Setelah melakukan kontak beberapa kali, kami berhasil membuat janji dengan Bapak Aceng Rohadiyat di Pos Indonesia dekat Alun-alun Bandung pada hari Rabu tanggal 3 Desember 2014 pukul 13.30 WIB. Hasil dari pertemuan tersebut ternyata Bapak Aceng tidak sendiri, beliau sedang bersama dengan teman-temannya sesame TKSK se kota Bandung. Ketika kami mulai membicarakan dana hibah, Pak Aceng dan teman-temannya mengaku tidak pernah mengajukan proposal apapun untuk menerima dana hibah. Namun, dalam obrolan kami sempat terlontar keterangan bahwa Bapak Aceng mengepalai sebuah LSM yang bernama Dwi Cahaya. Pak Aceng hanya mengaku bahwa beliau sebagai TKSK hanya bertugas untuk mengawasi proses kegiatan pembangungan masyarakat yang berasal dari program Kementetrian Sosial. Lebih dari itu, beliau tidak pernah mengajukan apapun apalagi mendapatkan dana bantuan hibah Kemudian, alamat kedua yang kami datangi adalah Jalan Baranang Siang Gg. Sukaraja No. 204/34B. Alamat ini mengajukan proposal atas nama Aceng Rohadiyat yang kami duga merupakan orang yang sama dengan orang yang kami cari untuk investigasi di alamat pertama. Namun di alamat yang kedua ini, Pak Aceng menggunakan LSM Dwi Cahaya sebagai lembaga pengaju proposal. Ketika dikunjungi, alamat tersebut terlihat seperti rumah kediaman biasa. Pada saat itu sekitar pukul 11.00 WIB siang dan lokasi tampak sepi. Menurut keterangan penduduk sekitar, alamat tersebut merupakan lokasi pelaksanaan Kelompok Belajar/PAUD. Kober/PAUD tersebut dikepalai oleh Ibu Yulia dan lokasi Kober tersebut sebelumnya merupakan tempat tinggal Ibu Yulia namun sudah di fokuskan sebagai tempat mengajar Kober/Paud. Dan kebetulan, pada saat itu Ibu Yulia dan beberapa orang guru disana sudah pulang. Kami diberi nomor telepon Ibu Yulia oleh salah seorang warga.

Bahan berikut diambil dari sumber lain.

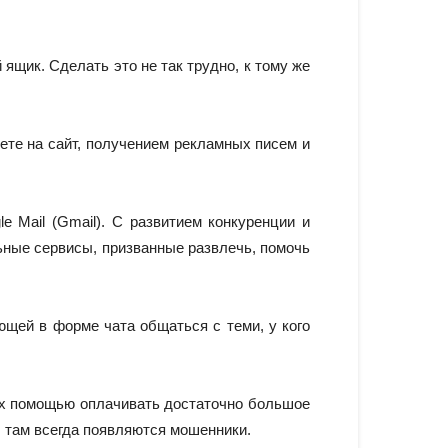
ящик. Сделать это не так трудно, к тому же
ете на сайт, получением рекламных писем и
 Mail (Gmail). С развитием конкуренции и
ные сервисы, призванные развлечь, помочь
яющей в форме чата общаться с теми, у кого
их помощью оплачивать достаточно большое
и, там всегда появляются мошенники.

Setelah mendapatkan nomor telepon Ibu Yulia, kami menghubungi beliau via telepon menanyakan Kober/Paud yang sebelumnya kami kunjungi. Dari keterangan beliau, paud tersebut sudah berdiri sejak 10 tahun yang lalu. Para pengajar mengutamakan keikhlasan dalam mengajar karena tidak ada sumber pemasukan yang dapat membiayai gaji guru. Untuk mendaftarkan anak belajar di Paud Dwi Cahaya tersebut orang tua siswa hanya dipungut uang senilai Rp 25.000 per bulan dan tidak ada uang pangkal. Uang tersebut digunakan untuk membiayai operasional belajar siswa dan tidak termasuk gaji guru. Ibu Yulia sendiri baru 3 tahun terakhir ini mengepalai 100


Paud Dwi Cahaya. Sebelumnya Bapak Aceng Rohadiyat lah yang mengepalai paud tersebut. Namun, Ibu Yulia tidak menyebut-nyebut soal dana hibah. Dengan demikian, berdasarkan keterangan teman-teman dari Bapak Aceng di Pos yang mengatakan bahwa bapak Aceng mengepalai LSM Dwi Cahya, besar dugaan kami bahwa Aceng Rohadiyat yang mengajukan proposal atas nama IPSM dan LSM Dwi Cahya merupakan orang yang sama. 2.

TK Tiara Putri

TK Tiara Putri terletak di Jalan Umar Bin Khattab Blok Cendikia Kel. Rancanumpang Kec. Gedebage. Itu adalah alamat sebuah TK yaitu TK Tiara Putri. Tercatat sebagai penerima dana bantuan Hibah atas nama Hj. Lisnawati Suhartini, S.Pd. Ketika tiba disana, kami tidak berhasil menemui Ibu Hj. Lisnawati Suhartini selaku kepala sekolah. Menurut keterangan staff T.U yang menemui kami, Ibu Hj. Lisnawati sedang sibuk banyak undangan rapat diluar sekolah dan sedang menjalani UTS karena sedang menjalani pendidikan S.2. Kami juga tidak berhasil mendapatkan nomor kontak yang bersangkutan Karena Staff TU-nya tidak bersedia memberikan informasi tersebut dan berjanji untuk menghubungi kami jika sudah bertemu dengan yang bersangkutan. Kami hanya mengetahui dari Staff TU tersebut bahwa TK Tiara Putri memang pernah mendapatkan dana bantuan Hibah dan digunakan untuk pembangunan dan melengkapi prasarana sekolah. Namun lebih dari itu beliau tidak memberikan keterangan apa-apa.

101


3.

Dapur Seni dan Budaya/DAPSENBUD

Selasa tanggal 2 Desember 2014 kami melakukan investigasi ke Dapur Seni dan Budaya/dapsenbud yang beralamat di Jalan Cigagak-Cipadung No. 11B Kel. Cipadung Kec. Cibiru. Kami mencari Bapak Wawan Setiawan yang tercantum sebagai ketua dalam proposal. Kami sempat mengalami kesulitan ketika mencari alamatnya. Sampai pada akhirnya kami mengunjungi kantor Kelurahan dan menanyakan alamat tersebut. Berdasarkan keterangan seorang petugas desa, kami akhirnya menemukan alamat tersebut. Namun ketika mendatangi alamat tersebut, kami bertemu dengan istri Bapak wawan. Dari Istrinya kami mendapatkan nomor telepon Bapak Wawan. Karena pada saat kami berkunjung, Bapak Wawan sedang Istirahat dan istrinya tidak berani membangunkan.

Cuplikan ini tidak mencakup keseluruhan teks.